A manual for ARFID | Sandra Mulkens
Professor of nutrition and eating disorders Sandra Mulkens at the Faculty of Psychology and Neuroscience at Maastricht University publishes ARFID bij kinderen, jongeren en volwassenen: diagnostiek en behandeling (ARFID in children, adolescents and adults: diagnostics and treatment) in collaboration with Renate Neimeijer, Eric Dumont and Diana Kroes.
Avoidant/ Restrictive Food Intake Disorder | ARFID
‘In the DSM-5, this eating disorder is described alongside anorexia nervosa and bulimia nervosa (among others), two eating disorders much better known than ARFID. For a long time, it was in the DSM under a different name as a disorder in children under 6 years old, with features such as being underweight and not growing enough. But since 2013, it has been officially listed as an eating disorder that can occur at all ages and does not require being underweight or losing weight. Indeed, ARFID patients may even be overweight or obese’.
ARFID patients eat too little and/or too selectively, with serious consequences for health and/or psychosocial well-being. Physical symptoms include dangerous weight loss or not getting enough nutrients. It can also lead to psychosocial problems. ‘Due to selective eating, people lose their social contacts because they are unable to go places because of ARFID’.

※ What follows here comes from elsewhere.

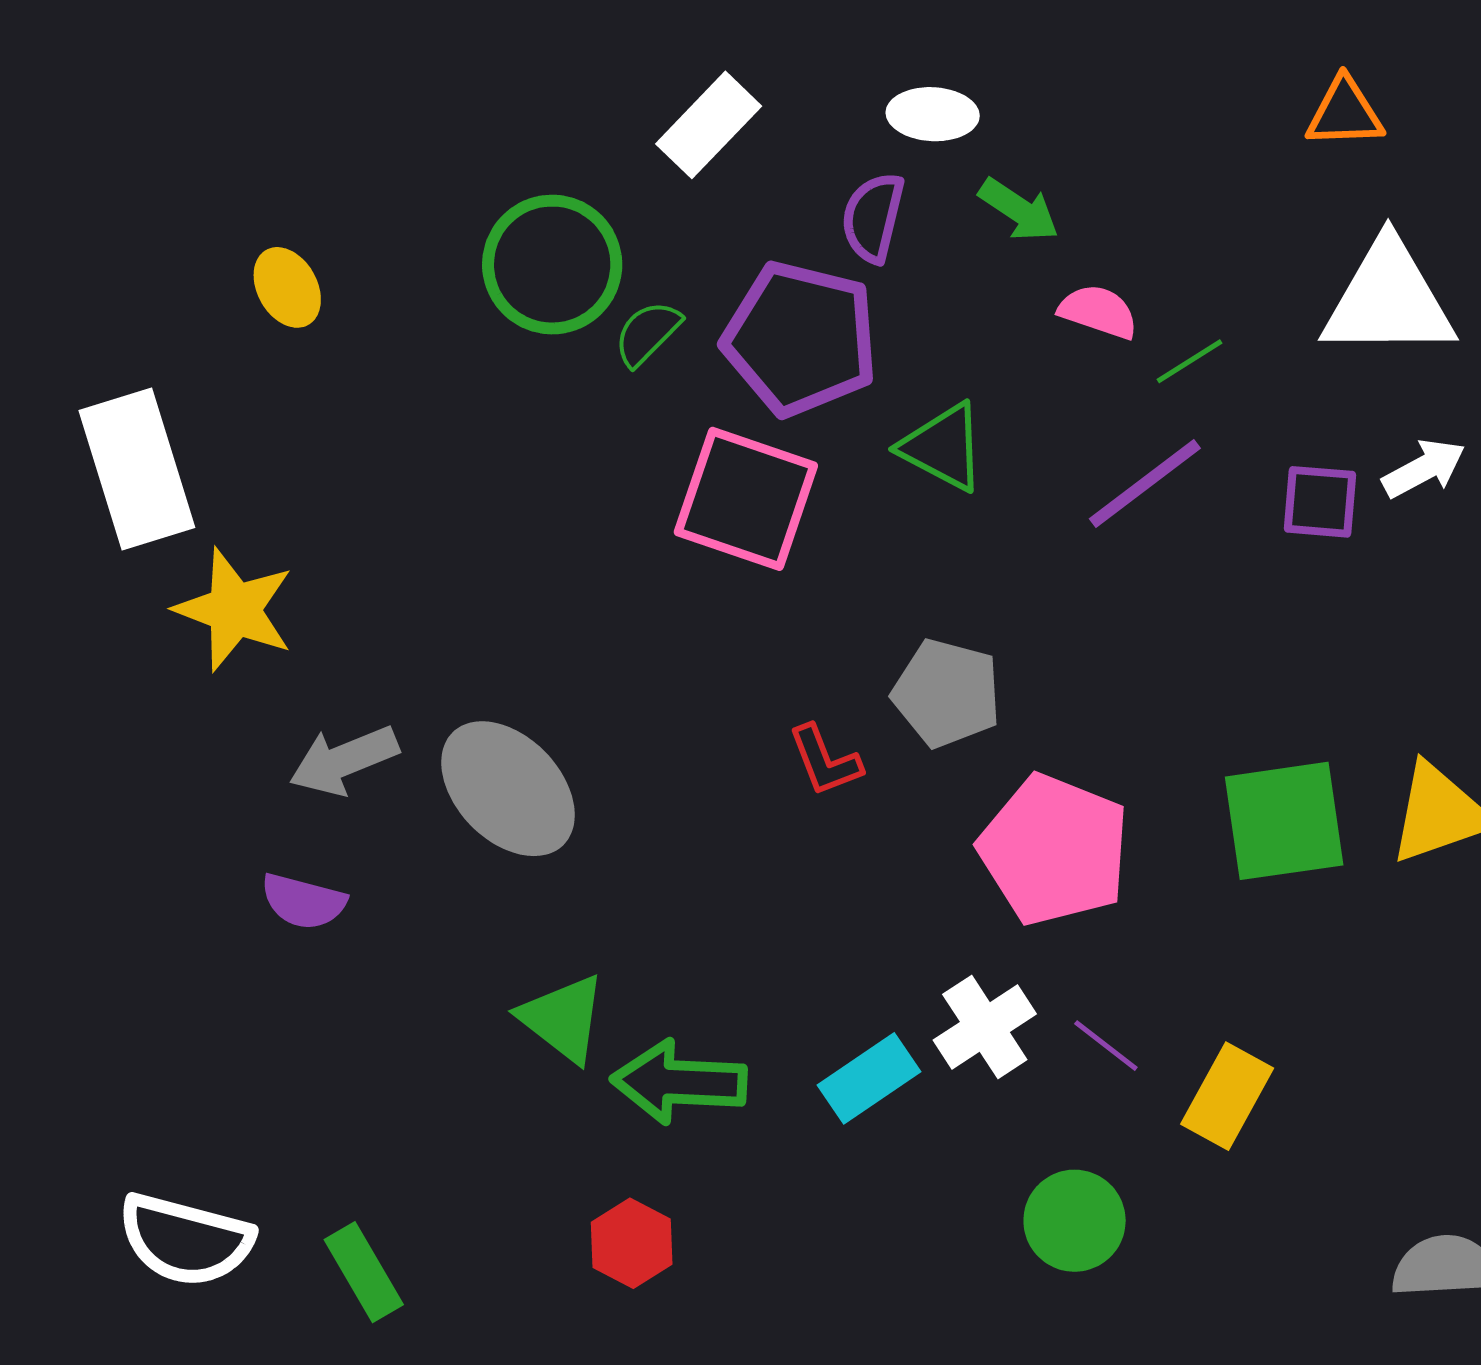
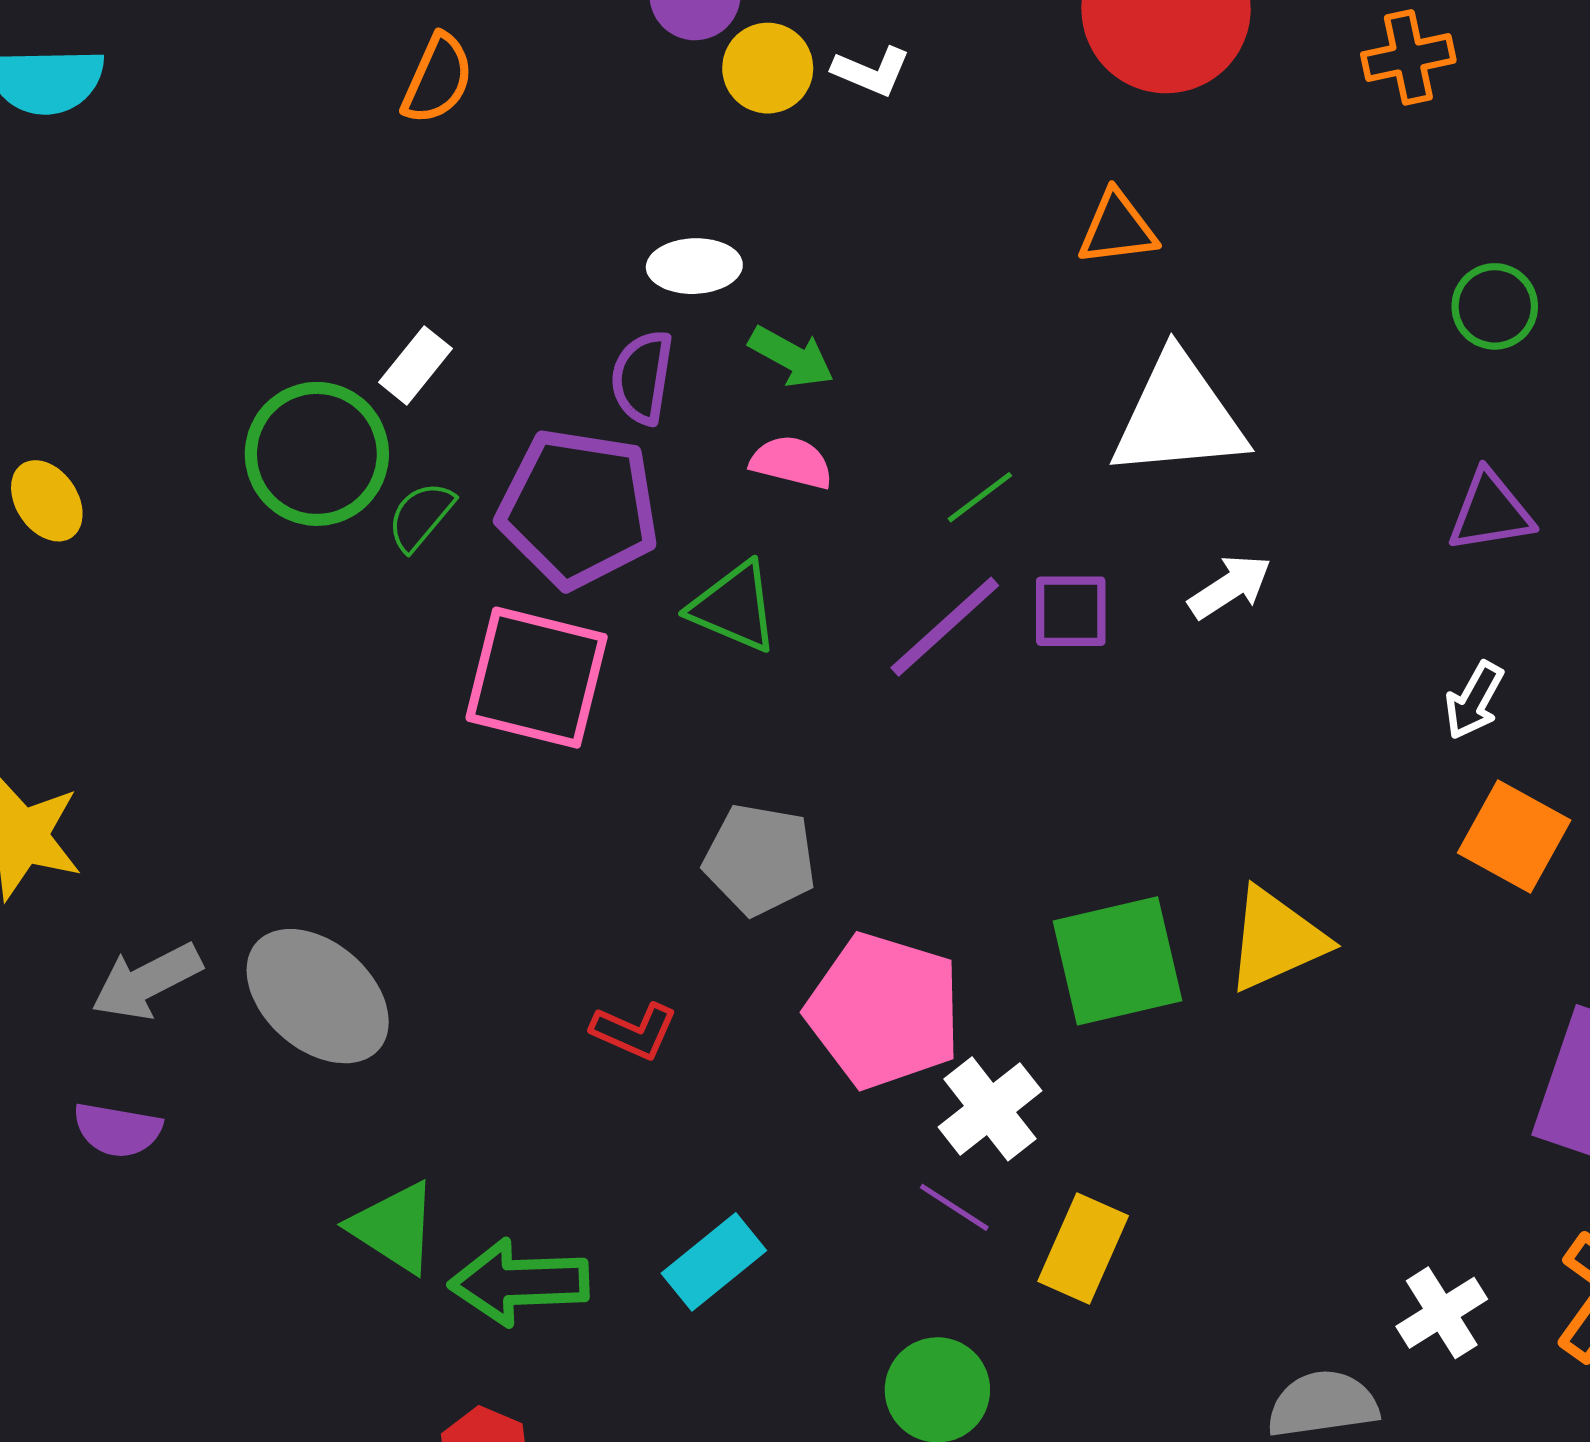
white rectangle: (709, 125) -> (416, 365), moved, size x0.7
pink semicircle: (1098, 312) -> (792, 462), moved
purple square: (1320, 502) -> (1071, 611), moved
red L-shape: (825, 761) -> (634, 1031), moved, turned -40
white cross: (985, 1027) -> (990, 1109), moved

‘People with ARFID can become underweight, but also overweight. You often see that people only consume one type of food. For example, in people who can only selectively tolerate crunchy food, you see that their daily diet consists only of, say, crisps; this then quickly leads to obesity.’
Where does the avoidance come from?
Restrictive and/or selective food intake can be caused by a number of factors. ‘Within ARFID, there are different profiles. There are people with no interest in eating, they feel no hunger stimulus and simply forget or are quickly full. So these people eat too little (restrictive) and are more likely to be underweight or struggle to maintain weight. There are also people with sensory sensitivity; they avoid certain foods because of their colour, taste, smell or texture. They prefer certain products that they find pleasant to the touch or taste (e.g. crunchy). And there are people who eat selectively because they fear the consequences of eating: choking, vomiting, allergic reactions, abdominal pain, etc.’
The cause may be a biological (e.g. difficulty learning to eat orally after tube feeding in preterm infants) or psychological (anxious personality, autism) predisposition. On the other hand, experiences contribute, e.g. parents who have ARFID themselves and offer little variety to children, or people who have had a traumatic choking experience and so develop anxiety. ‘All this is then perpetuated by avoidance’.
How did the book come about?
Through SeysCentra, a specialised national treatment centre for children with ARFID, Sandra's special chair was established at Maastricht University. ‘This boosted research into ARFID and its treatment. And it was needed, because although 3-5% in children are affected by ARFID (adults about 1%), there is still very little knowledge available among practitioners. Through this chair, we wanted to give ARFID a proper place in the healthcare landscape. This includes communicating the knowledge, through training courses, lectures, workshops, but also resources such as this book.’
A book on ARFID treatment already existed in the US, but there was no Dutch book on diagnosis and treatment for professionals, until now. ‘We hope that this book can ensure that there is more knowledge about ARFID in healthcare so that patients can be recognised in time and treated in the primary, primary and secondary care settings, instead of only being treated in a highly specialised centre. Many patients with ARFID can be helped in an outpatient setting, for example with weekly sessions of cognitive behavioural therapy. As long as, as a practitioner, you know how to recognise it and how to do a good exposure.’

What does treatment look like?
Our book is very much focused on cognitive behavioural therapy. ‘Treatment for children and adults is approached differently. With young children, we go step by step with practical tasks and rewards to learn to eat things. With older children, adolescents and adults, it is more explicit about expectations and exploring these through exposure. Adults expect a certain outcome when they eat something, which is why they leave it. If they can explore and perhaps refute those expectations, they will also dare to eat more and more varied foods. This method does not work well with a four-year-old child, who is not verbal enough for that. Operant principles work better then. To put it bluntly, we often say there: ‘first this snack, and then you can play with .... (e.g. game) for a while’, in order to break the patterns.’
‘We have also placed in the book many of the diagnostic tools we use. Screening lists, questionnaires and diagnostic interviews are part of the book. So that practitioners can get straight to work recognising and helping patients with ARFID.’
Cooperation
‘I initiated the book, but quickly sought collaboration with Renate, Eric and Diana. They all have in-depth knowledge from practice, focusing on different ages and aspects of the problem. It was very valuable to end up writing this book together because now it is very complete and focused on the whole patient population, from young to old.’